Extracted page text data:
**********

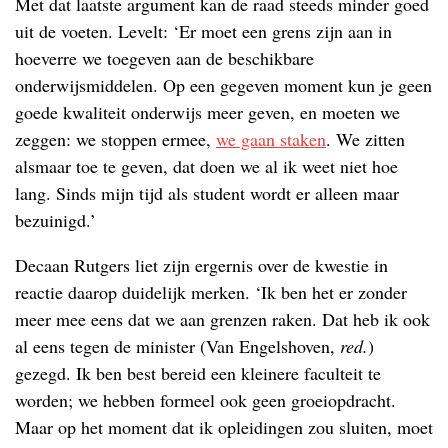
Met dat laatste argument kan de raad steeds minder goed
uit de voeten. Levelt: ‘Er moet een grens zijn aan in
hoeverre we toegeven aan de beschikbare
onderwijsmiddelen. Op een gegeven moment kun je geen
goede kwaliteit onderwijs meer geven, en moeten we
zeggen: we stoppen ermee,
we gaan staken
. We zitten
alsmaar toe te geven, dat doen we al ik weet niet hoe
lang. Sinds mijn tijd als student wordt er alleen maar
bezuinigd.’
Decaan Rutgers liet zijn ergernis over de kwestie in
reactie daarop duidelijk merken. ‘Ik ben het er zonder
meer mee eens dat we aan grenzen raken. Dat heb ik ook
al eens tegen de minister (Van Engelshoven,
red.
)
gezegd. Ik ben best bereid een kleinere faculteit te
worden; we hebben formeel ook geen groeiopdracht.
Maar op het moment dat ik opleidingen zou sluiten, moet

**********

Instructions for the task: The answer must contain only the lines from the one with "bezuinigd.’" to the end of the entries above, each written out exactly.

Response to the task:
bezuinigd.’
Decaan Rutgers liet zijn ergernis over de kwestie in
reactie daarop duidelijk merken. ‘Ik ben het er zonder
meer mee eens dat we aan grenzen raken. Dat heb ik ook
al eens tegen de minister (Van Engelshoven,
red.
)
gezegd. Ik ben best bereid een kleinere faculteit te
worden; we hebben formeel ook geen groeiopdracht.
Maar op het moment dat ik opleidingen zou sluiten, moet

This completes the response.